Enjoy the moon! South Korea’s first lunar orbiter launched into space by SpaceX rocket

Enjoy the moon! South Korea’s first lunar orbiter is launched into space by a SpaceX rocket as Seoul aims to land in 2030.

  • South Korea launched its first lunar orbiter on a SpaceX Falcon 9 rocket today.
  • The Korea Pathfinder lunar orbiter has been nicknamed Danuri, meaning “enjoy the moon.”
  • It will enter the Moon’s orbit in December before the start of the year’s observations.
  • If the mission is successful, South Korea will become the world’s seventh lunar explorer.

South Koreathe first-ever mission to the moon began after the country’s first lunar orbiter was launched into orbit SpaceX rocket.

The Korea Pathfinder lunar orbiter, nicknamed Danuri, which means “enjoy the moon”, was launched into space on a Falcon 9 launch vehicle.

In a momentous moment that sets the stage for Seoul’s more ambitious plans for the Moon in the future, the orbiter lifted off from US Space Force Station at Cape Canaveral, Florida at 7:08 pm ET Thursday (00:08 pm BST Friday).

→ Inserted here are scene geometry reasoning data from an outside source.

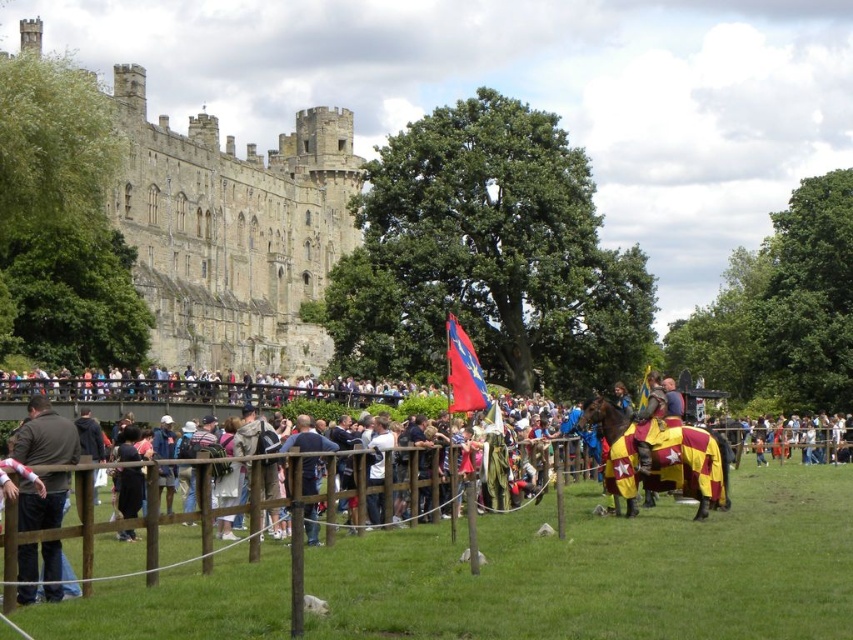 Question: Is stone medieval castle at left smaller than blue denim jeans at center?

Choices:
 (A) yes
 (B) no

Answer: (B)

Question: Does stone medieval castle at left appear under dark brown leather jacket at lower left?

Choices:
 (A) no
 (B) yes

Answer: (A)

Question: Which point appears closest to the camera in this image?

Choices:
 (A) (55, 561)
 (B) (471, 396)

Answer: (A)

Question: Which point appears closest to the camera in this image?

Choices:
 (A) (74, 445)
 (B) (361, 592)
 (C) (316, 508)
 (D) (450, 317)

Answer: (B)

Question: Estimate the real-world distances between objects in this image. Which object is closer to the wooden fence at center?

Choices:
 (A) stone medieval castle at left
 (B) dark brown leather jacket at lower left

Answer: (B)

Question: Is dark brown leather jacket at lower left smaller than red satin flag at center?

Choices:
 (A) no
 (B) yes

Answer: (A) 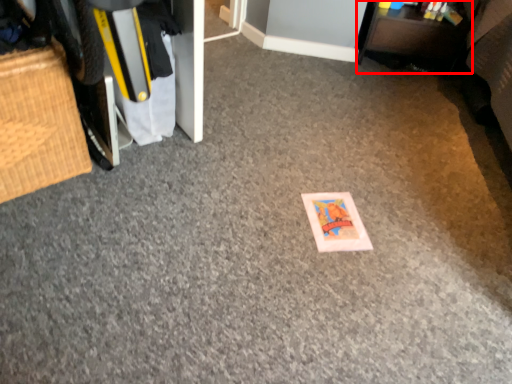 Question: In this image, where is furniture (annotated by the red box) located relative to furniture?

Choices:
 (A) right
 (B) left

Answer: (A) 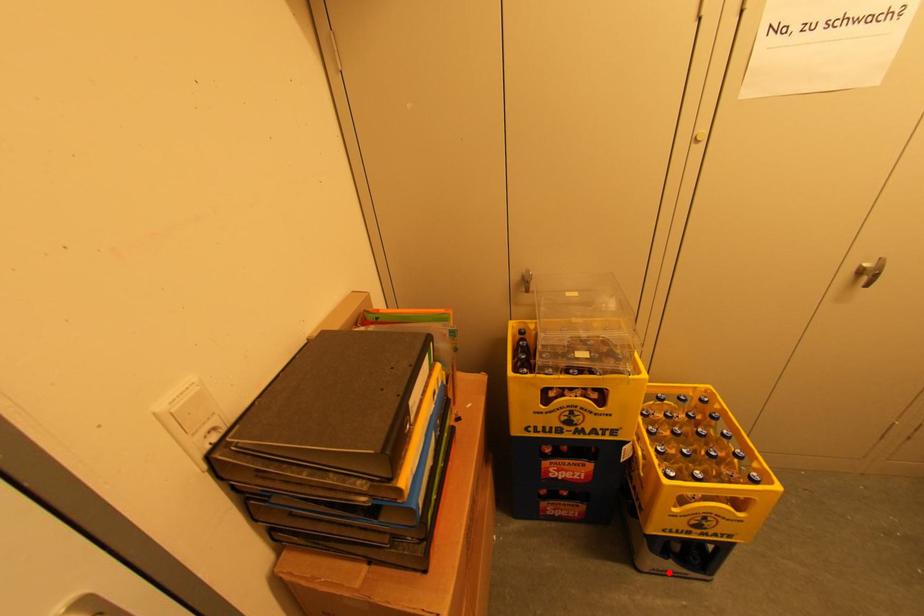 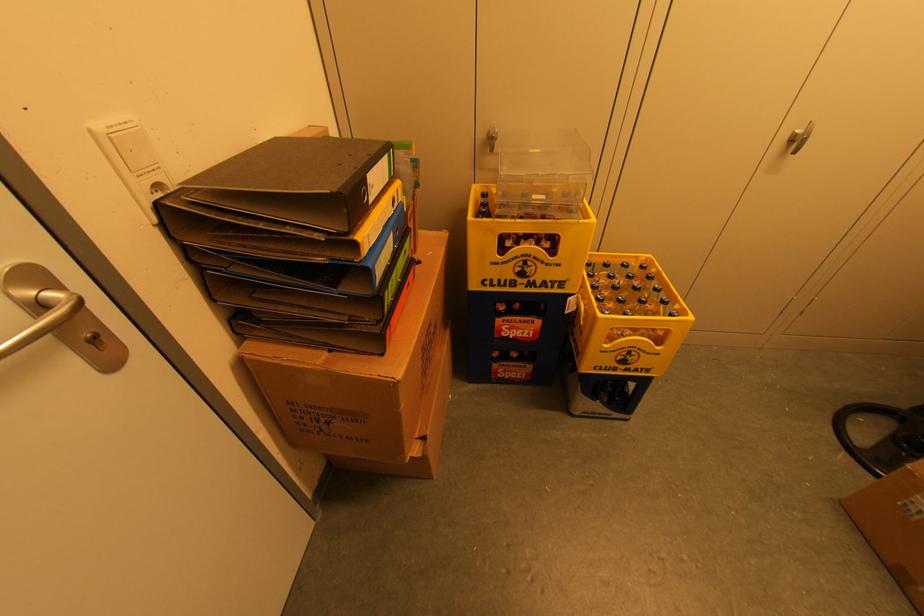 Find the pixel in the second image that matches the highlighted location in the first image.

(598, 413)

South Korea eventually aims to land a probe on the Moon by 2030 and joins a host of other countries planning new missions to the Moon’s surface, including the US, Russia and China.

The $180 million (£148 million) Korean Lunar Orbiter Pathfinder (KPLO) will orbit the Moon in December before starting a year-long observation mission.

Launch: South Korea has launched its first lunar mission after the country’s first lunar orbiter was launched into orbit by a SpaceX rocket.

The Korea Pathfinder lunar orbiter, nicknamed Danuri, which means

The Korea Pathfinder lunar orbiter, nicknamed Danuri, which means “enjoy the moon”, was launched into space on a Falcon 9 launch vehicle.

HOW SOUTH KOREA ENTERED A NEW SPACE RACE

Just over two months ago, South Korea relied on other countries to host its satellites, with the US, Russia, China, Japan, France and India carrying out the majority of missile launches.

The situation changed after the successful launch of the three-stage Nuri rocket on 21 June.

It delivered working satellite weighing 357 pounds into orbit 435 miles above Earth.

The rocket also launched a 1.3-ton artificial satellite and four small cube satellites designed by universities for space research.

It brought the country closer to its dream of becoming a new player in the space industry, which was late in entering the race because of a Cold War agreement with the US that barred it from developing a space program.

This will include searching for a landing site, testing space-based internet technologies and detecting rare elements on the moon, South Korea’s science ministry said.

If successful, the country will become the world’s seventh lunar explorer and fourth in Asia after China, Japan and India.

KPLO will arrive on the Moon about a month after NASA’s tiny CAPSTONE probe, which was launched in late June and is also on a detour to Earth’s only natural satellite.

The 1,495-pound (678 kg) South Korean orbiter separated from the SpaceX rocket about 40 minutes after launch and then began communicating with the ground station.

“Analysis of the received information confirmed … Danuri worked normally,” Vice Minister of Science Oh Tae Sog said at a briefing, announcing that the orbiter had established a trajectory to the moon.

The spacecraft has six scientific instruments, five of which are domestic and one called the ShadowCam provided by NASA.

It will look for water ice in permanently shadowed lunar craters.

The orbiter’s magnetometer measurements could also help scientists better understand the moon’s remanent magnetic field.

The launch was originally scheduled for Wednesday but was delayed due to maintenance issues on the SpaceX rocket.

In June, South Korea successfully launched its first satellites into orbit in what was also considered a historic step in his space program.

Both developments bring the country closer to its dream of becoming a new player in the space industry, which was late in entering the race because of a Cold War agreement with the US that barred it from developing a space program.

Korea's $180 million Pathfinder lunar orbiter (pictured) will orbit the Moon in December ahead of the start of the year-long observation mission.

Korea’s $180 million Pathfinder lunar orbiter (pictured) will orbit the Moon in December ahead of the start of the year-long observation mission.

The three-stage Nuri rocket, built by the Korea Institute of Aerospace Research with hundreds of local companies, launched from the Naro Space Center in Koheung, about 310 miles (500 km) south of Seoul.

Space launches have long been a sensitive issue on the Korean Peninsula, where North Korea faces international sanctions over its nuclear-armed ballistic missile program.

In March, North Korean leader Kim Jong-un called for an expansion of the space launch site to advance his space ambitions after South Korea and the US accused him of testing a new intercontinental ballistic missile under the guise of launching a spacecraft.

South Korea says its space program is for peaceful and scientific purposes and any military use of the technology, such as in spy satellites, is meant to protect it.

In June, South Korea successfully launched its first satellites into orbit, also considered a historic step in its space program (pictured).

In June, South Korea successfully launched its first satellites into orbit, also considered a historic step in its space program (pictured).